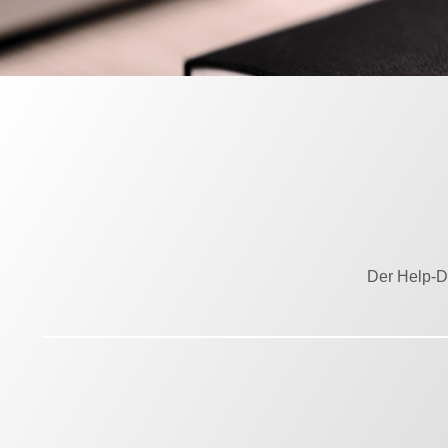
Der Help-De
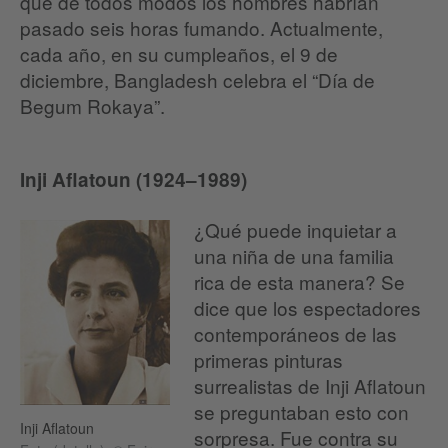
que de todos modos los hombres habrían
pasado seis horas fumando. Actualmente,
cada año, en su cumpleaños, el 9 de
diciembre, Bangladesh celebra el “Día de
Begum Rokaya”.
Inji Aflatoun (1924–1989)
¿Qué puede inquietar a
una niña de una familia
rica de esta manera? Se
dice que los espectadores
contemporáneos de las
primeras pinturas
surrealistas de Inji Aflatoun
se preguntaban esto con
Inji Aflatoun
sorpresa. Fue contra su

______

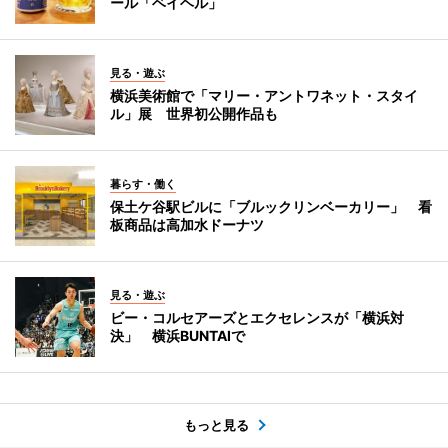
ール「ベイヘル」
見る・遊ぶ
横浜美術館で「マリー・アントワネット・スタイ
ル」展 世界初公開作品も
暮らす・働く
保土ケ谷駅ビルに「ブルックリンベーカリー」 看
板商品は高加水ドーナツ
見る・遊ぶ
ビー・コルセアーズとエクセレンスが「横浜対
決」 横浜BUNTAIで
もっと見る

______

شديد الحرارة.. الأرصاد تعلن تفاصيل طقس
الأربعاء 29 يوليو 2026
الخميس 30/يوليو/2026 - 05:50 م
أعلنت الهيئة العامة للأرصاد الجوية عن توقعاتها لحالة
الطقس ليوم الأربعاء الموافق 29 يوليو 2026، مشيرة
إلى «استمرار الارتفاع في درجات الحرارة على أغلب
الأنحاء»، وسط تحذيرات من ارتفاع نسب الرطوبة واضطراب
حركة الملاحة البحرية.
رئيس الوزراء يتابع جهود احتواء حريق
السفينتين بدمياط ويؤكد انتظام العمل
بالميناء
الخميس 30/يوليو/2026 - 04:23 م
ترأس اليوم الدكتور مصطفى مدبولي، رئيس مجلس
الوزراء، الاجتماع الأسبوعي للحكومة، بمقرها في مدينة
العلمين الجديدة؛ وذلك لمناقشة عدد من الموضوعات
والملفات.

______

Problem: Of the lines above, output exactly those from the line bearing "pasado seis horas" through the line bearing "sorpresa. Fue contra su", inclusive.

Solved exercise:
pasado seis horas fumando. Actualmente,
cada año, en su cumpleaños, el 9 de
diciembre, Bangladesh celebra el “Día de
Begum Rokaya”.
Inji Aflatoun (1924–1989)
¿Qué puede inquietar a
una niña de una familia
rica de esta manera? Se
dice que los espectadores
contemporáneos de las
primeras pinturas
surrealistas de Inji Aflatoun
se preguntaban esto con
Inji Aflatoun
sorpresa. Fue contra su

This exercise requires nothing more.